%%
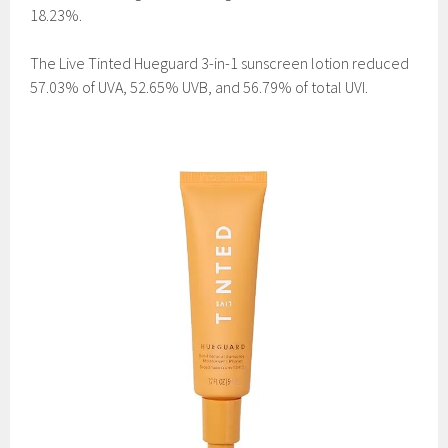
18.23%.
The Live Tinted Hueguard 3-in-1 sunscreen lotion reduced
57.03% of UVA, 52.65% UVB, and 56.79% of total UVI.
%%
- [HOW TO COMPLETE THIS TASK]:
Give back the material above exactly as written, but omit the images.

- [ANSWER AREA]:
18.23%.
The Live Tinted Hueguard 3-in-1 sunscreen lotion reduced
57.03% of UVA, 52.65% UVB, and 56.79% of total UVI.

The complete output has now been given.